As the trend to open up data and provide them freely on the Internet has intensified in volume as well as quality and value of the data made available, the linked data community has grasped the opportunity to combine, cross-reference, and analyse unprecedented volumes of high-quality data and to build innovative applications. This caused a tremendous network effect, adding value and creating new opportunities for everybody, including the original data providers. But most of the low-hanging fruit has been picked and it is time to move on to the next step, combining, cross-indexing and, in general, making the best out of all public data, regardless of their size, update rate, and schema; accepting that centrally-managed repositories (even distributed) are not able to meet the challenges ahead and that we need to develop the infrastructure for the efficient querying of loose data source federations at a large scale.
SemaGrow carried out fundamental databases research and developed methods and infrastructure, laying the foundations for the scalable, efficient, and robust data services needed by the data-intensive Science of 2020. The SemaGrow project used the large-scale and complex agricultural data service ecosystem as a testbed for its technologies. During the first reporting period, the project engaged consortium members and external stakeholders to identify user needs and relevant data sources and to draft requirements and the system architecture. From the perspective of engaging stakeholders and translating user needs to requirements, the project focused on the definition of different types of use cases based on stakeholder requirements. Documenting the outcomes of the stakeholder workshops, allowed the project to effectively pin point how to develop and then evaluate its results. Through the definition of use cases ideas and requirements expressed in these workshops were translated into the application descriptions that form the basis for the development of service demonstrators and connect the needs of the stakeholders to the technological developments of the project. Three categories of use cases are considered in the SemaGrow project, addressing a diverse group of stakeholders and wide area of application:
- Heterogeneous Data Collections and Streams, focusing on data-intensive experiments in the domain of agricultural and forestry modelling. SemaGrow technologies are used to prepare suitable input dataset for modelling experiments from the wealth of heterogeneous big data collections and streams available. The stakeholders are the modellers who prepare the experiments and the IT personnel who support them. These use cases validate the integrative semantic capabilities provided by the Semagrow Stack as well as its ability to search and retrieve large data volumes.

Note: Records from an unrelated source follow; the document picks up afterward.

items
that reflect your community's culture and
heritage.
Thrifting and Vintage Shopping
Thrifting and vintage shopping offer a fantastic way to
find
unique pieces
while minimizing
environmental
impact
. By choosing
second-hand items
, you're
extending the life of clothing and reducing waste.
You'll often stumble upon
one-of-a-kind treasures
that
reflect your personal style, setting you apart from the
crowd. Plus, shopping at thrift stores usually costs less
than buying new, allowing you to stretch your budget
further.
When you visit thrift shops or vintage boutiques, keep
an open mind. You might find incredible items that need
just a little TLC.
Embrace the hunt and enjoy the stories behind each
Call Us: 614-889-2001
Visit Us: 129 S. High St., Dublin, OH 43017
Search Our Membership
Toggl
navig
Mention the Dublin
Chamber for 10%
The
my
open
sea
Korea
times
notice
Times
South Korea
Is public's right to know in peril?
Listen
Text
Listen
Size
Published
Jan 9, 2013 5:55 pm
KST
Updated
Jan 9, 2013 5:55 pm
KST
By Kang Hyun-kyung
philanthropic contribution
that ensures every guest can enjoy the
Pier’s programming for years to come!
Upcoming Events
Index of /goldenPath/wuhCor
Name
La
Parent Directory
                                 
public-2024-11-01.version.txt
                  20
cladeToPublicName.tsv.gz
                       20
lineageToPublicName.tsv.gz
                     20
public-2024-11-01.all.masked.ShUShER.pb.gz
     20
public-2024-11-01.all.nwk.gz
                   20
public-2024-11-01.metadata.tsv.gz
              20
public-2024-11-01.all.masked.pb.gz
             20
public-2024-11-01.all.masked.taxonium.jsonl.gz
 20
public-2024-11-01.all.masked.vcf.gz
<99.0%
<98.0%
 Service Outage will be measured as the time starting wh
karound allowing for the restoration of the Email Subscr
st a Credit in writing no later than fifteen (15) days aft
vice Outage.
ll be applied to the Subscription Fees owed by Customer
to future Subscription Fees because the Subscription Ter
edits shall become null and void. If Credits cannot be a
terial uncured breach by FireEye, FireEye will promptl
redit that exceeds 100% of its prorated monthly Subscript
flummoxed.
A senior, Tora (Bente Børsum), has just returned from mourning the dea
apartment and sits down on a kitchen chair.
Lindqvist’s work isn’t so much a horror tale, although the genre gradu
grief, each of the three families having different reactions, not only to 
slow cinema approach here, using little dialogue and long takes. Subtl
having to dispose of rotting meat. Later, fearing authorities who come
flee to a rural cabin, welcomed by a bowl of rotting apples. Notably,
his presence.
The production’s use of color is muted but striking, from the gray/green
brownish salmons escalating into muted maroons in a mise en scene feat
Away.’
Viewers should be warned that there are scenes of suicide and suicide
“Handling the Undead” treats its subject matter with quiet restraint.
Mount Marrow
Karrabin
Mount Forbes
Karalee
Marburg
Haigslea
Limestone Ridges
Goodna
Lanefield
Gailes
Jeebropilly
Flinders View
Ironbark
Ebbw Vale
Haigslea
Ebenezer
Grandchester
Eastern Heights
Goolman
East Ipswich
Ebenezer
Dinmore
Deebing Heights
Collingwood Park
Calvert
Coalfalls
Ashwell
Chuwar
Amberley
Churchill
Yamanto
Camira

- Reactive Data Analysis, focusing on the AGRIS portal that serves scientific bibliography and relevant Web resources. SemaGrow technologies are used to federate the diverse endpoints used to search for and retrieve resources that are semantically relevant to a given AGRIS bibliography item. The stakeholders are the Web developers who maintain the portal and the data analysis experts who experiment to refine the relevance scoring mechanism. These use cases test validate the ease of adding members to the federation and the reactivity of the Semagrow Stack when searching through big data in order to find results that are not necessarily voluminous.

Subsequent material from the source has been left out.